A child wearing a black graduation cap holds a certificate and her white cane surrounded by her smiling teacher and Jared at graduation.

At only twenty-six, Jared found himself in charge of 20 staff and 400 students. It was a crash course in leadership, but Jared was able to manage the crisis. Within a few years, he was in charge of twenty-three schools in three states. Finally, he was able to help shape systems for marginalized populations.

Changing the World of Vision Education

When Jared began working at FBC in 2017, he knew he had a lot to learn. He knew a lot about education and how to motivate a team of educators, but this was an entirely new challenge. He dove headfirst into his new role and found the challenge to be exciting. He gave his team at FBC a mandate.

“I said there were two non-negotiables: you have to be nice to each other, and you have to care about kids.”

As long as the team worked well together and were invested in the mission, everything else would follow. In his time at FBC, Jared has overseen the preschool’s growth into the largest school for the blind in the country. He has rafted the Grand Canyon with a group of visually impaired teens. He has worked to make FBC an efficient, effective, and sustainable organization.

“FBC has been around for over seventy years, and my job is to make sure it is around for another seventy.”
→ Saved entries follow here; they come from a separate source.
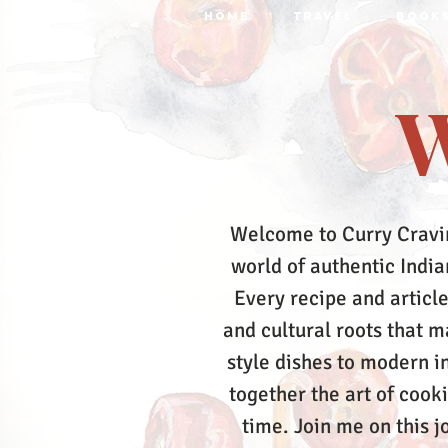
HOME
TRAVEL
BOOK
W
Welcome to Curry Cravi
world of authentic Indian
Every recipe and article
and cultural roots that 
style dishes to modern in
together the art of cook
time.
Join me on this j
Jared is stepping into the role of CEO of FBC, and he does so with immense optimism. He is excited to face whatever comes next and is grateful to take over such a healthy organization. As Jared said, “FBC is about hope, not pity. It’s always about what’s possible.”

FBC’s new objective is to ensure that everyone with vision loss in Arizona has access to the education and services they need. Jared’s goal is to make that objective a reality, so nobody goes without.